Yet, despite their lascivious natures, his characters have hollowed out eyes and a bored detachment that is not particularly inviting.  It seems that some of his characters themselves are voyeurs looking out at us.  I suppose we can be both spectators of the freak show and perhaps we are the freak show as well. 

Where am I going with this?  To be able to channel some of the creativity that these two guys had, booze HAD to be involved.  Miller was a drinker.  While at Sig Sur, he certainly drank some very good California wines, and being a writer, he was piss-poor most of the time.  So the wines usually came courtesy of his generous friends.  And there were those years in Paris.  And Bosch must have had his share of mind-twisting elixirs, as well.  In Bosch’s case, it was probably good Belgian beer or perhaps some very young wine like today’s 2011 vintage offering.

Here’s where we pull it all together, kids.  First, a word about the 2011 vintage: Bosch’s message still rings true today.  Pundits and critics alike are strongly suggesting that 2011 Bordeaux wine prices will need to drop significantly from the levels for 2009 and 2010 vintages to reflect the relative drop in quality as compared to 2009 and 2010.   Greed is the demon that is gorging itself at the banquet fueled by these two stellar vintages– how else, can you explain U.S. $1,000++ prices for single bottles from top château?  Some would argue, there is a comeuppance on the horizon when the prices for the 2011 wines are set.  The most avaricious of these producers should face consequences akin to those depicted in the third panel of the triptych.  Facing an abundance of good wine from 2009-10, they may have to price their wines below prices for the decent 2008 vintage.  It’s a nice theory, and it would be great to see, but I don’t really believe that they will reduce prices by the 40-50% that some are calling for.    

Now, onto today’s NGW Wine.   A young wine, from a small producer in what is considered a lesser vintage, does not have to be bad wine.  From the 2011 vintage, this white Bordeaux is an absolute steal at the price I paid– yes, it is the first 2011 we are reviewing.  I thought that this was particularly good when I tasted it and brought some home from a wine tasting a couple of weeks ago.  This is a crowd pleaser of a wine– and at $7 even my financial advisor would be pleased.  

Blanc de Barat Bordeaux Blanc 2011 ($7).  It reminds me of spring rain.  Mostly Sauvignon Blanc with a little semillon thrown in, this is a light, refreshing and flavorful vino.  Guava like sweetness finishing with a well rounded acidity from the citrus flavors which are polished with a touch of lushness and well harnessed if understated minerality.  It has a softness that makes it truly appealing.  Rated **1/2 

While you could have this on its own, it is so much better with food.  Put some shrimp, I mean prawns, on the barbie and start your dinner off on the right foot.  Today’s recommended dish was truly inspired by the Blanc de Barat.  But it takes it name from one of our featured artists.

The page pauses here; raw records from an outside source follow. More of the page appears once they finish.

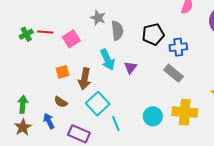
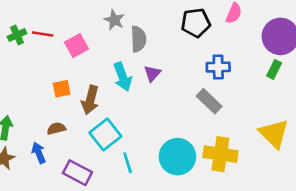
black pentagon: (153, 34) -> (196, 23), moved
purple triangle: (130, 67) -> (152, 73), moved
brown semicircle: (61, 102) -> (56, 129), turned 128
cyan circle: (153, 116) -> (177, 157), size x1.4

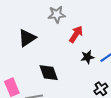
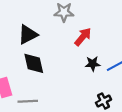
black diamond: (49, 73) -> (34, 63), moved

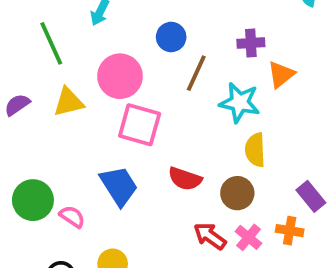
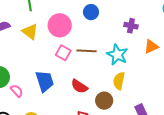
brown line: (196, 73) -> (87, 51), moved, turned 54
orange triangle: (281, 74) -> (151, 47), moved
yellow triangle: (69, 102) -> (30, 32), turned 36
pink square: (140, 125) -> (63, 53), size x0.7

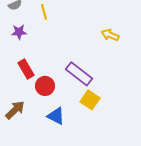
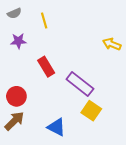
red rectangle: (26, 69) -> (46, 67), moved
red circle: (45, 86) -> (16, 96), moved

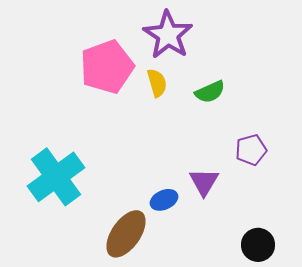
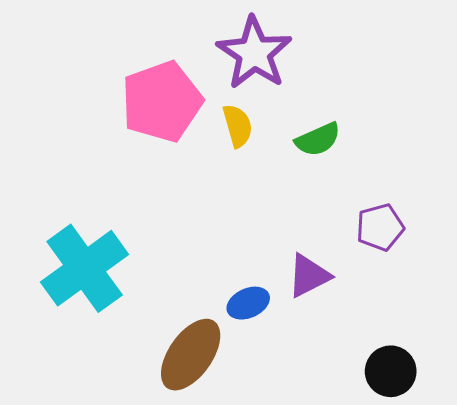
purple triangle: (204, 182) -> (309, 276), turned 32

Grilled Hieronymous Orange Marinated Prawns

  • 2 lbs. of deveined and shelled prawns (leave tails on)
  • 1 tsp. of grated Orange Rind
  • 1 tsp. grated Lime Rind
  • Juice of 1 Valencia Orange
  • Juice of 1 Lime
  • 2 tbsp. Rice Vinegar
  • 1/4 cup Roasted Peanut Oil
  • 4 Garlic cloves crushed and mashed into a paste with 1 tsp. of salt
  • 1/2 tsp. Freshly Cracked Black Pepper
  1. Whisk together all ingredients and taste the marinade.  Adjust to your taste.
  2. Pour over prawns and refrigerate for 30 minutes to 1 hour– every 15 minutes or so turn the prawns over to make sure the marinade seeps into all the crevices
  3. Remove from refrigerator 30 minutes before cooking
  4. Preheat grill to highest setting. 
  5. Immediately before cooking oil the grill
  6. Cook for no more than 1-2 two minutes per side.  Do not overcook– nobody like rubbery prawns.  If you are not sure how long it will take, do a test run with 1 or two of the little bastards.

Suggested variations: Add a little soy sauce to the marinade.  And how about a little crushed red pepper for touch of lively spice!

Works great as an appetizer for a party or as a main course over a citrusy salad or even an aromatic jasmine rice.

 © Sybarite Sauvage

The Garden of Earthly Delights detail by Hieronymus Bosch

Dirty Birds

If you want to learn more about Bosch, here is a link to a great little review of this painting by a fellow blogger, Taylor Alexandra.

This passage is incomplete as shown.